Reinforcement Learning for minimizing the total waiting time of passengers in a Taxi Dispatch Problem

More Info
expand_more

Abstract

A Taxi Dispatch Problem involves assigning taxis to requests of passengers who are waiting at different locations for a trip. In today's economy and society, the Taxi Dispatch Problem and other transport problems can be found everywhere. Not only in transporting people, but also in food delivery from restaurants and package delivery for all kind of companies. Even though the applications are different, they still have something in common: serving as much as requests as possible, because that means the highest income. In this thesis, we consider the problem in the actual taxi field. A taxi driver often chooses to serve the passenger that is closest, because he makes no money while the taxi is vacant. However, for companies such as Uber, this is probably not the best solution. They have an overview of the locations of the taxis and passengers, and therefore, are able to make an optimal assignment between the taxis and requests.

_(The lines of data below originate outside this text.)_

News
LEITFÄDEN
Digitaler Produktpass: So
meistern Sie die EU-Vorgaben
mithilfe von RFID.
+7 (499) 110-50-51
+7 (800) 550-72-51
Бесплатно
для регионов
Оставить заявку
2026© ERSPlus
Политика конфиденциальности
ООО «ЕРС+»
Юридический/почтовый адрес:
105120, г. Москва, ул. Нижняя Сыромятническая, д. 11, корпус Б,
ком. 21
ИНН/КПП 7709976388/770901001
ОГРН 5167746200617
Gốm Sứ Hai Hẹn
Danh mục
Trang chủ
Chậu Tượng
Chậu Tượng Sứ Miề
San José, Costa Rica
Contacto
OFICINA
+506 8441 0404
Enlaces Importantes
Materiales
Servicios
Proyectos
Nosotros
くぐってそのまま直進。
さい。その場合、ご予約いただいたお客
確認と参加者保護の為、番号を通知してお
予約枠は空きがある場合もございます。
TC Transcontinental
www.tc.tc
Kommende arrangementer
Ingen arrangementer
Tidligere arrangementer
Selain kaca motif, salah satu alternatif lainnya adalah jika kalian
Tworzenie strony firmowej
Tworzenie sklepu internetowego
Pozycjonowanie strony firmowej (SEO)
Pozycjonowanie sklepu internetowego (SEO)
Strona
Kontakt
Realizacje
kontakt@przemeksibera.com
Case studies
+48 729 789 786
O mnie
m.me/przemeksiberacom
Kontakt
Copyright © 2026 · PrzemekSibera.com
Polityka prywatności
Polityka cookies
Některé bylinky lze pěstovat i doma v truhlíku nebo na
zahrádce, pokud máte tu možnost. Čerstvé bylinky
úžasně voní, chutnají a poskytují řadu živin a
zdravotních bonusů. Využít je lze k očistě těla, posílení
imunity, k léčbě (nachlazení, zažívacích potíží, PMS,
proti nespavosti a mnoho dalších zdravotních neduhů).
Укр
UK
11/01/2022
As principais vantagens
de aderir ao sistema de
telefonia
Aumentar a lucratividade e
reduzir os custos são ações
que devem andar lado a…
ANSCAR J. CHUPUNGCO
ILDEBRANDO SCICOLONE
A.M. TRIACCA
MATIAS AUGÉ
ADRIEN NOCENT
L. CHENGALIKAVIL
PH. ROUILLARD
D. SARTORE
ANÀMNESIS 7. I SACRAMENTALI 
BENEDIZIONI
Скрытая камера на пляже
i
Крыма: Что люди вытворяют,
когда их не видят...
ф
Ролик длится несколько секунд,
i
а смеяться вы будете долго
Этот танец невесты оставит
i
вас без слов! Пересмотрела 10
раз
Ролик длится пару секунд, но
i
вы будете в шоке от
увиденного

Sometimes, waiting a little longer for new requests leads to an even better solution. Trying to optimize the problem for the long-run and predict where passengers appear and where taxis end up is perfectly suited for Reinforcement Learning (RL), a subfield of Machine Learning. To be able to solve an optimization problem such as a Taxi Dispatch Problem, there needs to be a goal. For a company, this is maximizing the income or profit, and a popular way to do that is by minimizing the travel time. This thesis takes a different approach by looking at the problem from the passenger's perspective, as satisfied passengers lead to more passengers. In this thesis, the goal is to find an optimal policy for assigning taxis to passengers such that the total waiting time over all passengers is minimized, by using Reinforcement Learning. In order to do that, we formulate the problem in terms of the elements of an RL problem, with the RL method Q-Learning as the learning algorithm and ϵ-Greedy as policy. Together with some restrictions and assumptions, we implement this in Java and use this program to make the agent learn and generate results, where the agent is the one that is responsible for assigning passengers to taxis and needs to learn how to make this assignment such that the total waiting time is minimized. We use the program to find the optimal policy.